The thresholds act like cliffs rather than gentle slopes. A single filer crosses the first IRMAA tier once modified adjusted gross income (MAGI) passes $109,000, and a joint filer at $218,000. The standard 2026 Part B premium is $202.90 a month. At the top tier, that climbs to $689.90 a month, plus another $91.00 a month tacked onto Part D. For a married couple, the extra Medicare costs in a single year at the top tier compared to staying under the first threshold can run into five figures.
A $900,000 gain dropped into one tax year lands squarely in that top tier. The two-year lookback ensures the premium pain lingers regardless.
The Fix: Spread the Gain With an Installment Sale
Section 453 of the tax code lets the buyer pay over several years, and the seller reports the gain proportionally as payments arrive. The total tax bill is similar, but the income lands in slices instead of one lump.
Taking $900,000 in one year almost guarantees the top IRMAA tier for the premium year tied to that return. Spreading the same proceeds over five years pushes annual reported gain to a fraction of the lump sum, plus interest. For a married couple with modest other income, that may keep MAGI inside the first or second IRMAA band rather than the top one. The seller still pays capital gains tax, but the Medicare surcharge can drop by hundreds of dollars a month, every month, for the years it would have applied.
How It Fits With Everything Else in Retirement
Spreading the gain also smooths interactions with other retirement levers. A lower MAGI year leaves more room to do Roth conversions without bumping into the next IRMAA tier. It can reduce the share of Social Security benefits that gets taxed once those start. And it gives flexibility on when to tap taxable brokerage funds versus traditional IRAs before required minimum distributions (RMDs) begin at 73.

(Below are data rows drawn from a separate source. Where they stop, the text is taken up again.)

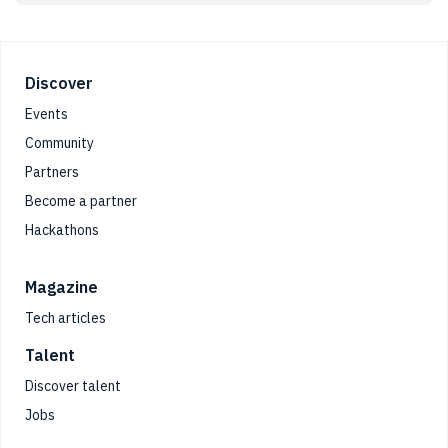
Footer
Discover
Events
Community
Partners
Become a partner
Hackathons
Magazine
Tech articles
Talent
Discover talent
Jobs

Installment sales carry buyer-default risk, usually require a personal guarantee or collateral, and involve interest the IRS expects to see at a reasonable rate. Depreciation recapture on equipment or real estate is generally taxed in year one regardless, so not every dollar of the sale qualifies for spreading. A CPA who has modeled this before is worth every penny.
What to Think Through Before Signing
Two things matter more than people expect. First, the IRMAA surcharge is reassessed every year, so a one-time spike fades after the lookback window passes, but those one or two expensive years are hard to undo once the return is filed. Second, the structure of the sale is set at closing. Trying to convert a lump-sum deal into installments after the fact is generally not allowed.
Every sale has its own moving parts, and a few details about the buyer, the asset mix, and the seller’s other income can shift the right answer. Run the numbers carefully before the ink dries.